▸ **AIM OF THE TASK**
Although the records contain pictures, none belong in the copy: restate word for word only the lines from the one with "String, Object, Boolean, etc." through the one with "расказывал...", both included.

○ ○ ○ ○ ○ ○ ○

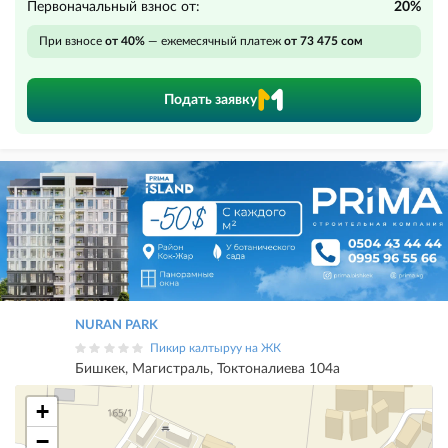
Первоначальный взнос от:
20%
При взносе
от 40%
— ежемесячный платеж
от 73 475 сом
Подать заявку
NURAN PARK
Пикир калтыруу на ЖК
Бишкек, Магистраль, Токтоналиева 104а
+
−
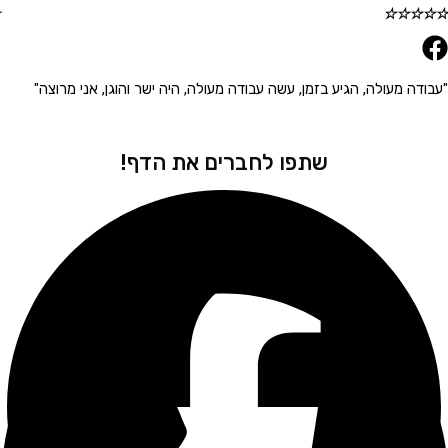
☆
☆
☆
☆
☆
 מעולה, הגיע בזמן, עשה עבודה מעולה, היה ישר והוגן, אני מרוצה"
"הגיע 
שתפו לחברים את הדף!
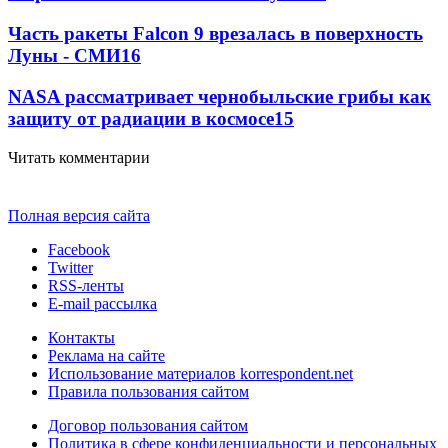
Часть ракеты Falcon 9 врезалась в поверхность
Луны - СМИ
16
NASA рассматривает чернобыльские грибы как
защиту от радиации в космосе
15
Читать комментарии
Полная версия сайта
Facebook
Twitter
RSS-ленты
E-mail рассылка
Контакты
Реклама на сайте
Использование материалов korrespondent.net
Правила пользования сайтом
Договор пользования сайтом
Политика в сфере конфиденциальности и персональных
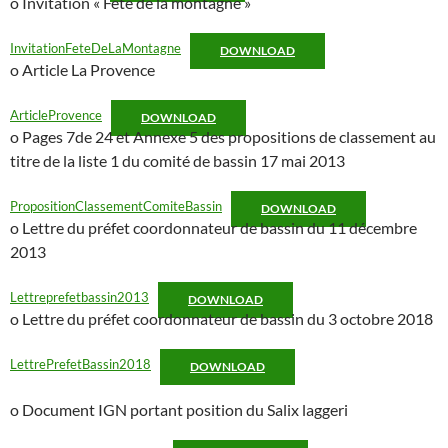
o Invitation « Fête de la montagne »
InvitationFeteDeLaMontagne
DOWNLOAD
o Article La Provence
ArticleProvence
DOWNLOAD
o Pages 7de 24 et Annexe 5 des propositions de classement au
titre de la liste 1 du comité de bassin 17 mai 2013
PropositionClassementComiteBassin
DOWNLOAD
o Lettre du préfet coordonnateur de bassin du 11 décembre
2013
Lettreprefetbassin2013
DOWNLOAD
o Lettre du préfet coordonnateur de bassin du 3 octobre 2018
LettrePrefetBassin2018
DOWNLOAD
o Document IGN portant position du Salix laggeri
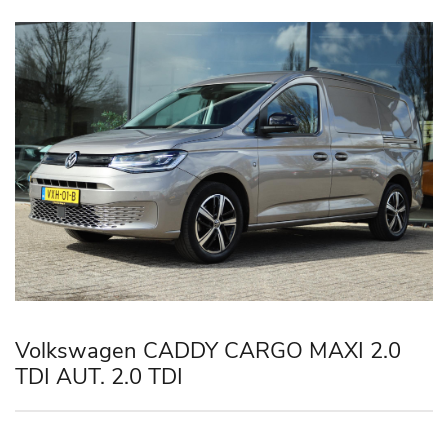
Volkswagen CADDY CARGO MAXI 2.0
TDI AUT. 2.0 TDI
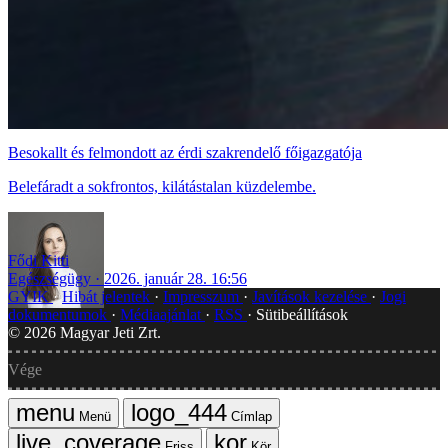
Besokallt és felmondott az érdi szakrendelő főigazgatója
Belefáradt a sokfrontos, kilátástalan küzdelembe.
Fődi Kitti
Egészségügy
2026. január 28. 16:56
GYIK
Hibát jelentek
Impresszum
Javítások kezelése
Jogi
dokumentumok
Médiaajánlat
RSS
Sütibeállítások
©
2026
Magyar Jeti Zrt.
Vége
Menü
Címlap
Friss
Kör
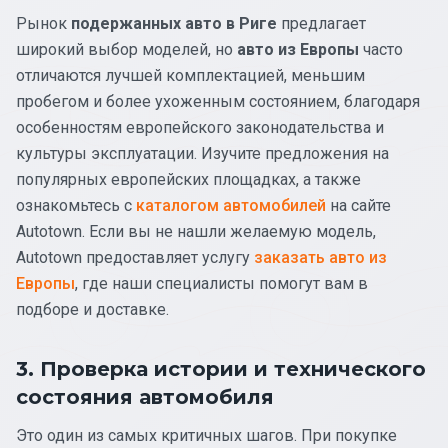
Рынок
подержанных авто в Риге
предлагает
широкий выбор моделей, но
авто из Европы
часто
отличаются лучшей комплектацией, меньшим
пробегом и более ухоженным состоянием, благодаря
особенностям европейского законодательства и
культуры эксплуатации. Изучите предложения на
популярных европейских площадках, а также
ознакомьтесь с
каталогом автомобилей
на сайте
Autotown. Если вы не нашли желаемую модель,
Autotown предоставляет услугу
заказать авто из
Европы
, где наши специалисты помогут вам в
подборе и доставке.
3. Проверка истории и технического
состояния автомобиля
Это один из самых критичных шагов. При покупке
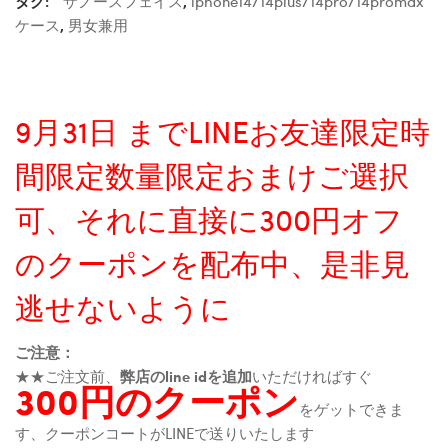
タグ:
ザノースフェイス
,
iphone14/14plus/14pro/14promax
ケース
,
男女兼用
9月31日 までLINEお友達限定時
間限定数量限定おまけご選択
可、それに直接に300円オフ
のクーポンを配布中、是非見
逃せないように
ご注意：
★★ご注文前、
弊店のline idを追加
いただければすぐ
300円のクーポン
をゲットできま
す、クーポンコートがLINEで送りいたします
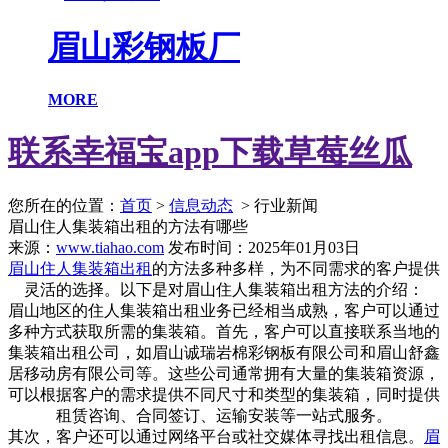
眉山彩钢板厂
MORE
联系幸福宝app下载草莓丝瓜
您所在的位置：
首页
>
信息动态
> 行业新闻
眉山住人集装箱出租的方法有哪些
来源：
www.tiahao.com
发布时间：2025年01月03日
眉山住人集装箱出租
的方法多种多样，为不同需求的客户提供
灵活的选择。以下是对眉山住人集装箱出租方法的介绍：
眉山地区的住人集装箱出租业务已经相当成熟，客户可以通过
多种方式获取所需的集装箱。首先，客户可以直接联系当地的
集装箱出租公司，如眉山诚瑞岩棉彩钢板有限公司和眉山舒鑫
居移动房有限公司等。这些公司通常拥有大量的集装箱资源，
可以根据客户的需求提供不同尺寸和类型的集装箱，同时提供
租赁咨询、合同签订、运输安装等一站式服务。
其次，客户还可以通过网络平台或社交媒体寻找出租信息。
眉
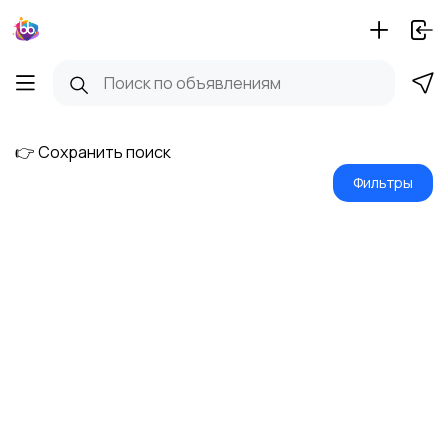
👉 Сохранить поиск
Фильтры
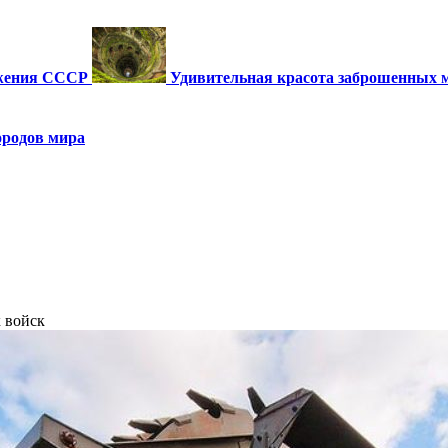
ужения СССР
Удивительная красота заброшенных 
ородов мира
 войск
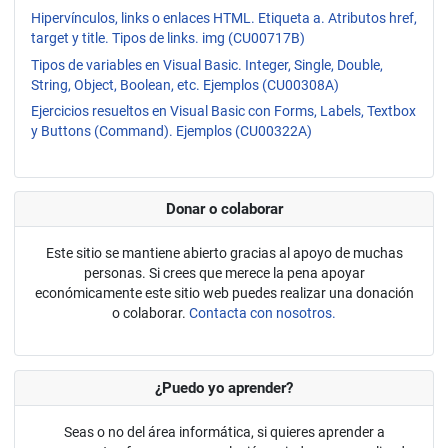
Hipervínculos, links o enlaces HTML. Etiqueta a. Atributos href,
target y title. Tipos de links. img (CU00717B)
Tipos de variables en Visual Basic. Integer, Single, Double,
String, Object, Boolean, etc. Ejemplos (CU00308A)
Ejercicios resueltos en Visual Basic con Forms, Labels, Textbox
y Buttons (Command). Ejemplos (CU00322A)
Donar o colaborar
Este sitio se mantiene abierto gracias al apoyo de muchas
personas. Si crees que merece la pena apoyar
económicamente este sitio web puedes realizar una donación
o colaborar.
Contacta con nosotros.
¿Puedo yo aprender?
Seas o no del área informática, si quieres aprender a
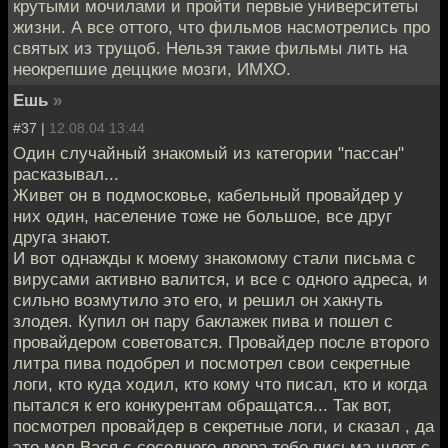
крутыми мочилами и пройти первые университеты
жизни. А все оттого, что фильмов насмотрелись про
святых из трущоб. Нельзя такие фильмы лить на
неокрепшие деццкие мозги, ИМХО.
Ешь
»
#37 |
12.08.04 13:44
Один случайный знакомый из категории "пассан"
расказывал...
Живет он в подмосковье, кабельный провайдер у
них один, население тоже не большое, все друг
друга знают.
И вот однажды к моему знакомому стали письма с
вирусами активно валится, и все с одного адреса, и
сильно возмутило это его, и решил он хакнуть
злодея. Купил он пару баклажек пива и пошел с
провайдером советоватся. Провайдер после второго
литра пива подобрел и посмотрел свои секретные
логи, кто куда ходил, кто кому что писал, кто и когда
пытался к его конкурентам обращатся... Так вот,
посмотрел провайдер в секретные логи, и сказал , да
это мол Вася с соседнего двора тебе письма шлет с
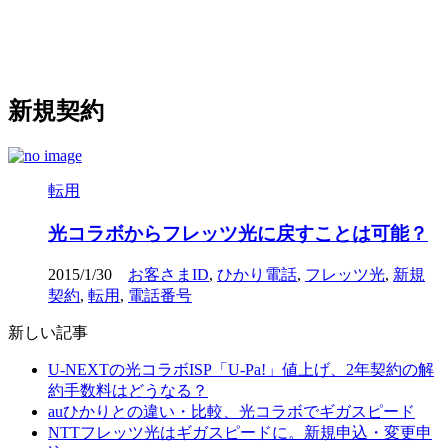
新規契約
転用
光コラボからフレッツ光に戻すことは可能？
2015/1/30
お客さまID
,
ひかり電話
,
フレッツ光
,
新規
契約
,
転用
,
電話番号
新しい記事
U-NEXTの光コラボISP「U-Pa!」値上げ、2年契約の解
約手数料はどうなる？
auひかりとの違い・比較、光コラボでギガスピード
NTTフレッツ光はギガスピードに。新規申込・変更申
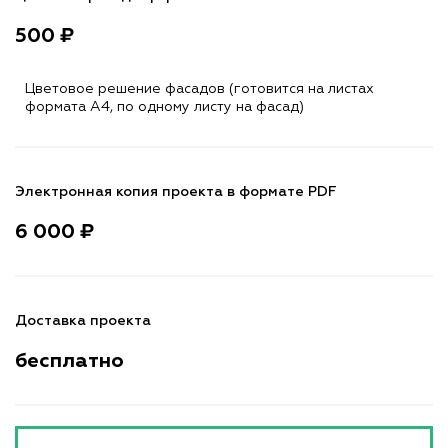
500 ₽
Цветовое решение фасадов (готовится на листах
формата A4, по одному листу на фасад)
Электронная копия проекта в формате PDF
6 000 ₽
Доставка проекта
бесплатно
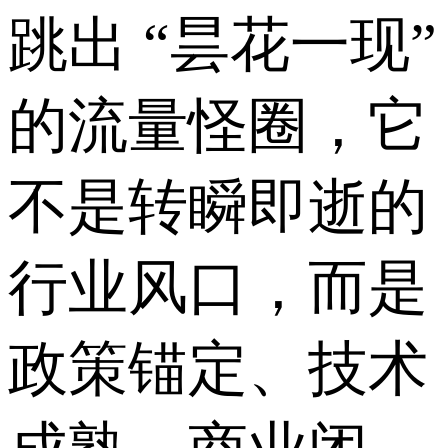
跳出 “昙花一现”
的流量怪圈，它
不是转瞬即逝的
行业风口，而是
政策锚定、技术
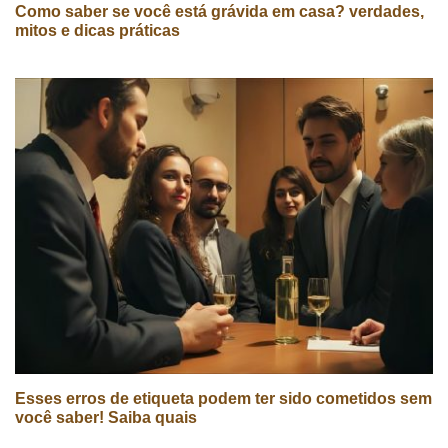
Como saber se você está grávida em casa? verdades,
mitos e dicas práticas
Esses erros de etiqueta podem ter sido cometidos sem
você saber! Saiba quais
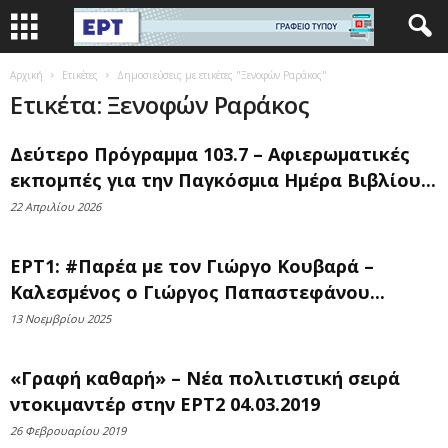
Αρχική
Ετικέτες
Δημοσιεύσεις με ετικέτες "Ξενοφών Ραράκος"
Ετικέτα: Ξενοφών Ραράκος
Δεύτερο Πρόγραμμα 103.7 – Αφιερωματικές
εκπομπές για την Παγκόσμια Ημέρα Βιβλίου...
22 Απριλίου 2026
ΕΡΤ1: #Παρέα με τον Γιώργο Κουβαρά –
Καλεσμένος ο Γιώργος Παπαστεφάνου...
13 Νοεμβρίου 2025
«Γραφή καθαρή» – Νέα πολιτιστική σειρά
ντοκιμαντέρ στην ΕΡΤ2 04.03.2019
26 Φεβρουαρίου 2019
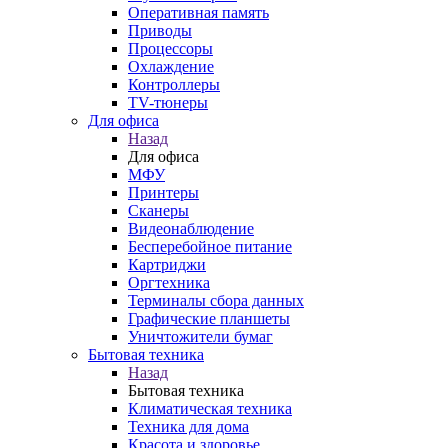
Оперативная память
Приводы
Процессоры
Охлаждение
Контроллеры
TV-тюнеры
Для офиса
Назад
Для офиса
МФУ
Принтеры
Сканеры
Видеонаблюдение
Бесперебойное питание
Картриджи
Оргтехника
Терминалы сбора данных
Графические планшеты
Уничтожители бумаг
Бытовая техника
Назад
Бытовая техника
Климатическая техника
Техника для дома
Красота и здоровье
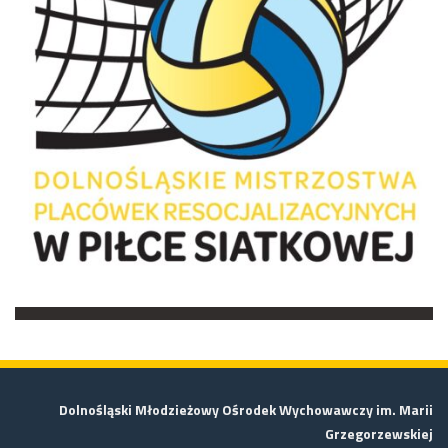
Dolnośląski Młodzieżowy Ośrodek Wychowawczy im. Marii
Grzegorzewskiej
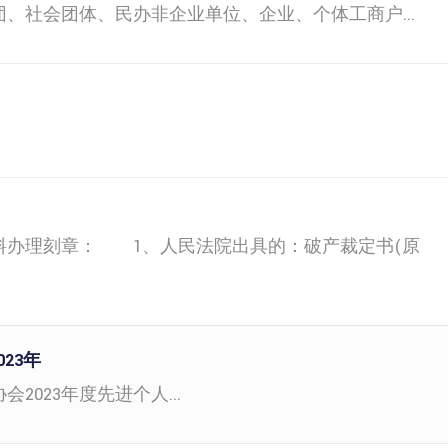
、社会团体、民办非企业单位、企业、个体工商户...
办理刻章： 1、人民法院出具的：破产裁定书(原
23年
023年度先进个人...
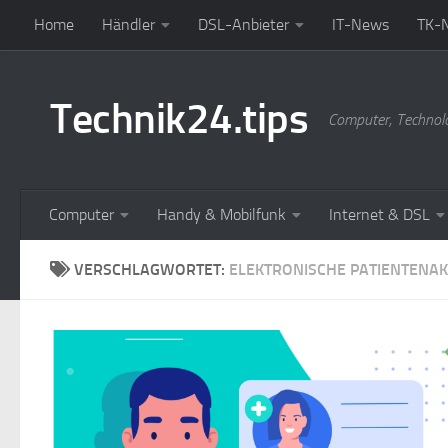
Home
Händler
DSL-Anbieter
IT-News
TK-
Zum Inhalt springen
Technik24.tips
Computer, Technol
Computer
Handy & Mobilfunk
Internet & DSL
VERSCHLAGWORTET:
ELEKTRONISCHE PATIENTENAK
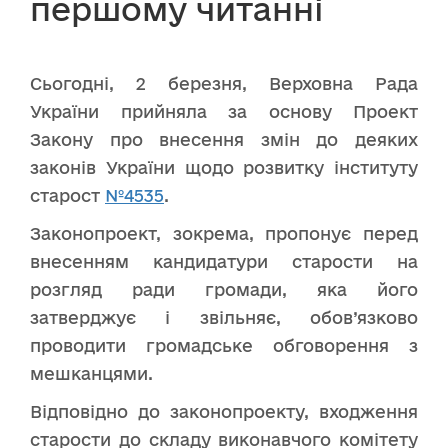
першому читанні
Сьогодні, 2 березня, Верховна Рада
України прийняла за основу Проект
Закону про внесення змін до деяких
законів України щодо розвитку інституту
старост
№4535
.
Законопроект, зокрема, пропонує перед
внесенням кандидатури старости на
розгляд ради громади, яка його
затверджує і звільняє, обов’язково
проводити громадське обговорення з
мешканцями.
Відповідно до законопроекту, входження
старости до складу виконавчого комітету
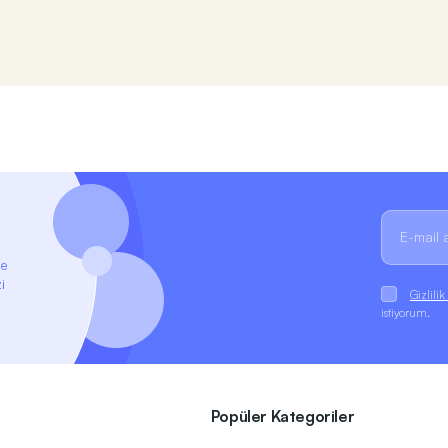
ze
i
Gizlili
istiyorum.
Popüler Kategoriler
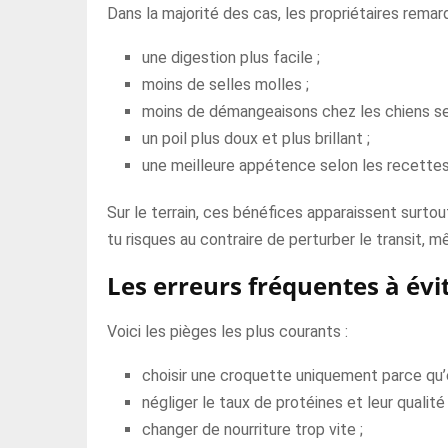
Dans la majorité des cas, les propriétaires remar
une digestion plus facile ;
moins de selles molles ;
moins de démangeaisons chez les chiens se
un poil plus doux et plus brillant ;
une meilleure appétence selon les recettes
Sur le terrain, ces bénéfices apparaissent surto
tu risques au contraire de perturber le transit,
Les erreurs fréquentes à évi
Voici les pièges les plus courants :
choisir une croquette uniquement parce qu’e
négliger le taux de protéines et leur qualité 
changer de nourriture trop vite ;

○ ○ ○ ○ ○ ○ ○

▸ **TASK RESULT**
String, Object, Boolean, etc. Ejemplos (CU00308A)
Ejercicios resueltos en Visual Basic con Forms, Labels, Textbox
y Buttons (Command). Ejemplos (CU00322A)
Donar o colaborar
Este sitio se mantiene abierto gracias al apoyo de muchas
personas. Si crees que merece la pena apoyar
económicamente este sitio web puedes realizar una donación
o colaborar.
Contacta con nosotros.
¿Puedo yo aprender?
Seas o no del área informática, si quieres aprender a
крутыми мочилами и пройти первые университеты
жизни. А все оттого, что фильмов насмотрелись про
святых из трущоб. Нельзя такие фильмы лить на
неокрепшие деццкие мозги, ИМХО.
Ешь
»
#37 |
12.08.04 13:44
Один случайный знакомый из категории "пассан"
расказывал...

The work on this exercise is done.